Exercise requirements —
Go through the entries below and tally the lines containing the string "SITE"; report only the tally.

[[ Data supplied open ]]

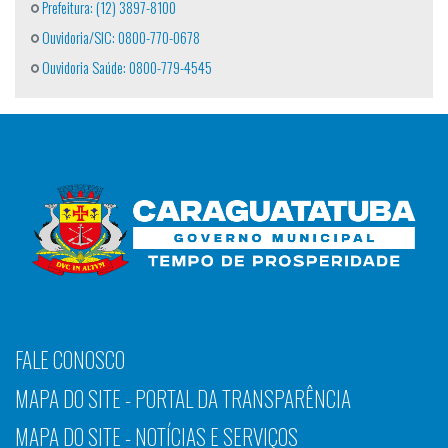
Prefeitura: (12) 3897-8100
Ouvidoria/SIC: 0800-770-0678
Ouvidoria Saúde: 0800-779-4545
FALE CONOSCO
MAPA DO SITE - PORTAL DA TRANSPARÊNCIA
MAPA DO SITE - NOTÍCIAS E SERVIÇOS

[[ Data supplied closed ]]
[[ Data supplied open ]]

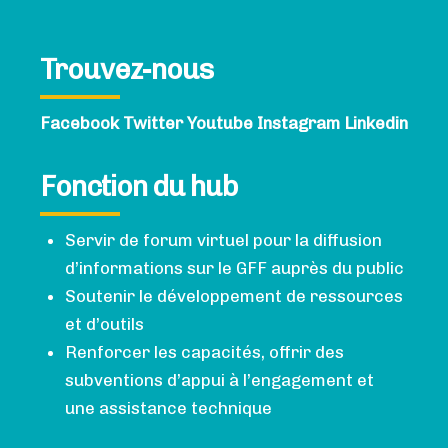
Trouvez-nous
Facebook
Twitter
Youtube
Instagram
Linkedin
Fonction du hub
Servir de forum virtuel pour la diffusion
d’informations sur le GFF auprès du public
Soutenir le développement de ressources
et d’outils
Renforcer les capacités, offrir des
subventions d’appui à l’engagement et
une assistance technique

[[ Data supplied closed ]]

Result of the exercise —
2